Editor:
To begin with, allow me to offer my apologies to Jeani West.
I have a lot of respect and admiration for her. She would be the first to help anyone in need, and she has a great sense of humor. I’ve enjoyed the time we’ve spent together over the years working on various projects. It was never my intention to offend her or anyone else for that matter.
I would also like to acknowledge Ken Collins’ attempt to divert this discussion to Thomas Hobbes, a great philosopher if there ever was one. I believe Hobbes was criticizing the invocation of God to justify one culture annihilating another, but that’s a topic for another time. Thanks, Ken.
For now, allow me to briefly account for my loss of faith for Jeani’s sake. I hope it will also appease the curiosity of anyone else who cares as well as those have had a similar difficult and soul-searching experience.
I was a born-again, fundamentalist, evangelical, Bible-believing Christian for more than 35 years. I was born and raised in a Pentacostal, fundamentalist home. I “gave my heart to Jesus” at the age of 8 and was “baptized in the Holy Spirit” at the age of 11. As a teenager, I began playing guitar and singing Gospel songs in church and Sunday School. Over the years, I’ve been a Sunday School teacher, worship team leader, Christian school teacher, youth group leader, deacon and church board member; and I’ve even preached a few sermons.
But in the back of my mind, I’ve always had a gnawing doubt that no one seemed willing to talk about. When I asked my Christian mentors, they usually appeased me with clichés intended to allay my fears by avoiding the issue. This only made me more curious and less satisfied. Let me be succinct.

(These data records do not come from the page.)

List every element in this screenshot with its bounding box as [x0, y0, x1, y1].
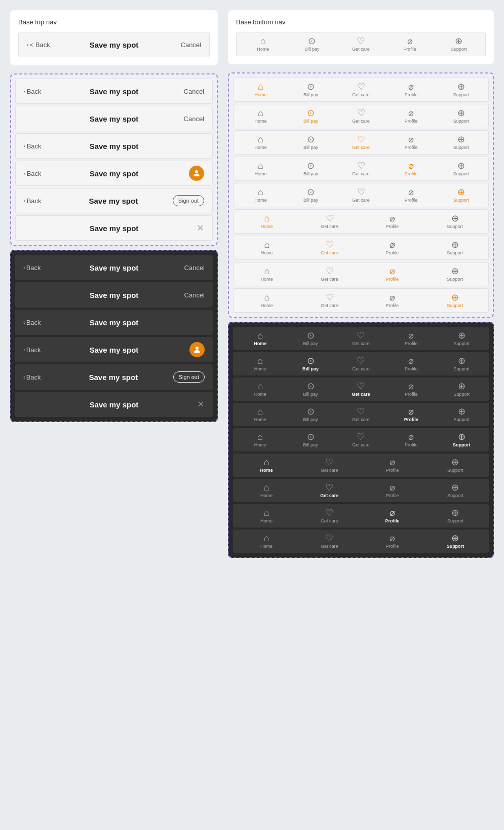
nav-item[interactable]: ⊕Support: [448, 356, 475, 371]
nav-item[interactable]: ⊙Bill pay: [298, 135, 324, 150]
nav-item[interactable]: ⊕Support: [442, 534, 469, 549]
nav-item[interactable]: ♡Get care: [316, 508, 342, 523]
nav-item[interactable]: ♡Get care: [348, 82, 374, 97]
nav-item[interactable]: ⊕Support: [448, 407, 475, 422]
nav-item[interactable]: ⊙Bill pay: [298, 187, 324, 203]
nav-item[interactable]: ⌀Profile: [398, 187, 424, 203]
nav-item[interactable]: ⌂Home: [247, 407, 274, 422]
nav-item[interactable]: ⊙Bill pay: [297, 331, 324, 346]
nav-item[interactable]: ♡Get care: [347, 331, 374, 346]
nav-item[interactable]: ♡Get care: [347, 407, 374, 422]
nav-item[interactable]: ⌂Home: [253, 508, 280, 523]
nav-item[interactable]: ♡Get care: [317, 240, 343, 255]
nav-item[interactable]: ⊕Support: [448, 161, 475, 176]
back-link[interactable]: ‹ Back: [23, 319, 54, 326]
nav-item[interactable]: ⌂Home: [247, 331, 274, 346]
nav-item[interactable]: ⊕Support: [442, 240, 468, 255]
nav-item[interactable]: ♡Get care: [348, 187, 374, 203]
nav-item[interactable]: ⌀Profile: [379, 508, 406, 523]
nav-item[interactable]: ⌀Profile: [398, 108, 424, 124]
nav-item[interactable]: ⊙Bill pay: [298, 161, 324, 176]
nav-item[interactable]: ⊙Bill pay: [297, 432, 324, 447]
nav-item[interactable]: ⊕Support: [448, 187, 475, 203]
close-icon[interactable]: ✕: [197, 399, 205, 410]
nav-item[interactable]: ⌀Profile: [398, 382, 424, 397]
nav-item[interactable]: ⌂Home: [248, 135, 274, 150]
nav-item[interactable]: ⌀Profile: [398, 82, 424, 97]
nav-item[interactable]: ⌀Profile: [398, 135, 424, 150]
nav-item[interactable]: ⌂Home: [253, 483, 280, 498]
nav-item[interactable]: ⌂Home: [248, 161, 274, 176]
nav-item[interactable]: ⊙Bill pay: [298, 108, 324, 124]
nav-item[interactable]: ⊕Support: [448, 331, 475, 346]
nav-item[interactable]: ⌀Profile: [398, 432, 424, 447]
nav-item[interactable]: ♡Get care: [317, 267, 343, 282]
nav-item[interactable]: ⌂Home: [253, 458, 280, 473]
nav-item[interactable]: ⌀Profile: [379, 267, 405, 282]
close-icon[interactable]: ✕: [197, 222, 204, 234]
nav-item[interactable]: ⊕Support: [442, 267, 468, 282]
nav-item[interactable]: ⌂Home: [247, 356, 274, 371]
cancel-label[interactable]: Cancel: [181, 41, 201, 49]
avatar[interactable]: [189, 342, 205, 357]
cancel-label[interactable]: Cancel: [184, 264, 205, 272]
nav-item[interactable]: ♡Get care: [317, 293, 343, 308]
sign-out-button[interactable]: Sign out: [173, 195, 204, 206]
nav-item[interactable]: ⊕Support: [448, 135, 475, 150]
nav-item[interactable]: ⌂Home: [254, 240, 280, 255]
nav-item[interactable]: ♡Get care: [316, 534, 342, 549]
back-link[interactable]: ‹ Back: [24, 197, 54, 205]
nav-item-getcare[interactable]: ♡ Get care: [347, 36, 374, 52]
cancel-label[interactable]: Cancel: [184, 115, 204, 123]
nav-item[interactable]: ⌀Profile: [398, 161, 424, 176]
nav-item-profile[interactable]: ⌀ Profile: [397, 36, 423, 52]
cancel-label[interactable]: Cancel: [184, 88, 204, 95]
nav-item-billpay[interactable]: ⊙ Bill pay: [299, 36, 325, 52]
back-link[interactable]: ‹ < Back: [27, 41, 57, 49]
nav-item-home[interactable]: ⌂ Home: [250, 36, 276, 52]
nav-item[interactable]: ⌀Profile: [379, 214, 405, 229]
nav-item[interactable]: ⌂Home: [248, 187, 274, 203]
nav-item[interactable]: ⌀Profile: [379, 483, 406, 498]
back-link[interactable]: ‹ Back: [23, 264, 54, 272]
sign-out-button[interactable]: Sign out: [173, 371, 205, 383]
nav-item[interactable]: ⌂Home: [248, 82, 274, 97]
nav-item[interactable]: ⊕Support: [448, 432, 475, 447]
nav-item[interactable]: ⊙Bill pay: [298, 82, 324, 97]
nav-item[interactable]: ⌀Profile: [398, 356, 424, 371]
nav-item[interactable]: ⌂Home: [254, 267, 280, 282]
nav-item[interactable]: ♡Get care: [347, 432, 374, 447]
nav-item[interactable]: ⊕Support: [442, 214, 468, 229]
back-link[interactable]: ‹ Back: [23, 373, 54, 381]
nav-item[interactable]: ⌀Profile: [379, 293, 405, 308]
nav-item[interactable]: ⊕Support: [442, 483, 469, 498]
back-link[interactable]: ‹ Back: [24, 170, 54, 177]
nav-item[interactable]: ⊙Bill pay: [297, 382, 324, 397]
nav-item[interactable]: ⊙Bill pay: [297, 407, 324, 422]
nav-item[interactable]: ⊕Support: [448, 382, 475, 397]
nav-item[interactable]: ⊕Support: [448, 108, 475, 124]
nav-item[interactable]: ⌀Profile: [379, 240, 405, 255]
nav-item[interactable]: ♡Get care: [317, 214, 343, 229]
back-link[interactable]: ‹ Back: [23, 346, 54, 354]
nav-item[interactable]: ⌀Profile: [398, 331, 424, 346]
nav-item[interactable]: ⊙Bill pay: [297, 356, 324, 371]
nav-item[interactable]: ♡Get care: [316, 458, 342, 473]
avatar[interactable]: [189, 166, 204, 181]
nav-item[interactable]: ⌂Home: [248, 108, 274, 124]
nav-item[interactable]: ⌀Profile: [379, 534, 406, 549]
nav-item[interactable]: ♡Get care: [348, 135, 374, 150]
nav-item[interactable]: ♡Get care: [348, 108, 374, 124]
nav-item-support[interactable]: ⊕ Support: [446, 36, 472, 52]
nav-item[interactable]: ⌂Home: [247, 432, 274, 447]
nav-item[interactable]: ⌂Home: [254, 214, 280, 229]
nav-item[interactable]: ⊕Support: [448, 82, 475, 97]
back-link[interactable]: ‹ Back: [24, 88, 54, 95]
back-link[interactable]: ‹ Back: [24, 142, 54, 150]
nav-item[interactable]: ⌂Home: [254, 293, 280, 308]
nav-item[interactable]: ⊕Support: [442, 458, 469, 473]
nav-item[interactable]: ⌂Home: [253, 534, 280, 549]
nav-item[interactable]: ♡Get care: [348, 161, 374, 176]
nav-item[interactable]: ⌀Profile: [398, 407, 424, 422]
nav-item[interactable]: ⌀Profile: [379, 458, 406, 473]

My first doubts came when I lost a friend of mine at the age of 12 to leukemia. No one ever told my why God would allow an innocent child to die like that. In fact, throughout my entire life since then, I’ve always wondered why God allowed innocent people to suffer. Between disease, wars and natural disasters, millions of people have suffered and died for no apparent reason. Where was God? I didn’t know, and no one could tell me.
On Sept. 11, 2001, more than 3,000 innocent people were killed by men who were just as devoted to God as many Christians were.
Then there was the giant tsunami in Indonesia that obliterated the lives of more than 200,000 innocent victims. Where was God?
Then Hurricane Katrina wiped out the livelihoods and lives of thousands more in Louisiana and Mississippi. Where was God?
No one seemed to know.
So I was forced to conclude that either God didn’t care, or He didn’t exist. Since a brutal, violent, capricious God is a contradition in terms, I could only conclude the latter: There is no God.
Anyone who has evidence to the contrary is welcome to contact me to discuss it. My phone number is 367-8768, and my e-mail is [email protected].
By the way, I still love you, Jeani.